Come Together: Analyzing Popular Songs Through Statistical Embeddings
For musicologists and data scientists, it provides a novel method to statistically analyze non-standard musical data, though the application is limited to a small, specific corpus.
The paper uses logistic principal component analysis to create embeddings from global song features, enabling statistical analysis of popular music. Applied to Lennon-McCartney songs (1962-1966), it examines clustering by album, stylistic evolution, and convergence/divergence between the two songwriters.
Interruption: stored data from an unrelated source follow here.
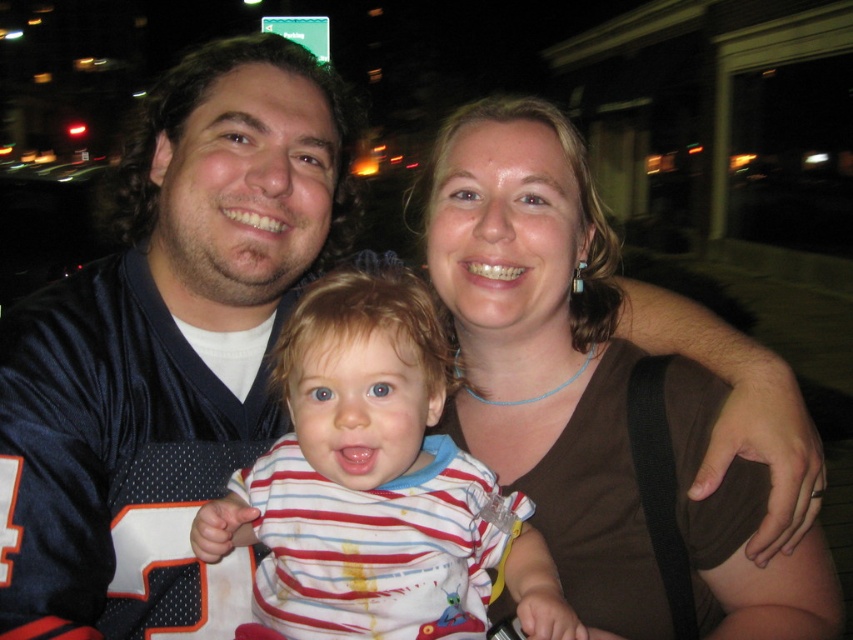 You are a photographer who wants to capture a closeup of the striped cotton shirt at center without including the brown fabric shirt at upper right in the frame. Which direction should you move your camera to achieve this?

You should move your camera to the right to avoid including the brown fabric shirt at upper right in the frame, as it is positioned to the right of the striped cotton shirt at center. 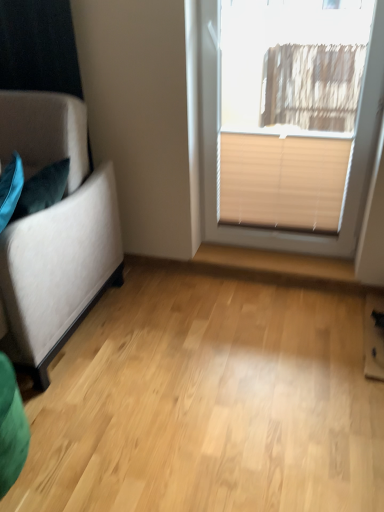 Question: From the image's perspective, is beige blind at upper right positioned above or below suede-like beige couch at left?

Choices:
 (A) above
 (B) below

Answer: (A)

Question: Is beige blind at upper right inside or outside of suede-like beige couch at left?

Choices:
 (A) inside
 (B) outside

Answer: (B)

Question: Which object is the farthest from the beige blind at upper right?

Choices:
 (A) beige fabric blind at upper right
 (B) light wood floor at center
 (C) suede-like beige couch at left

Answer: (B)

Question: Which object is positioned closest to the light wood floor at center?

Choices:
 (A) beige fabric blind at upper right
 (B) beige blind at upper right
 (C) suede-like beige couch at left

Answer: (C)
Statistical modeling of popular music presents a unique challenge due to the complexity of song structures, which cannot be easily analyzed using conventional statistical tools. However, recent advances in data science have shown that converting non-standard data objects into real vector-valued embeddings enables meaningful statistical analysis. In this work, we demonstrate an approach based on logistic principal component analysis to construct embeddings from global song features, allowing for standard multivariate analysis. We apply this method to a corpus of Lennon and McCartney songs from 1962-1966, using embeddings derived from chords, melodic notes, chord and pitch transitions, and melodic contours. Our analysis explores how these song embeddings cluster by Beatles album, how songwriting styles evolved over time, and whether Lennon and McCartney's compositions exhibited convergence or divergence. This embedding-based approach offers a powerful framework for statistically examining musical structure and stylistic development in popular music.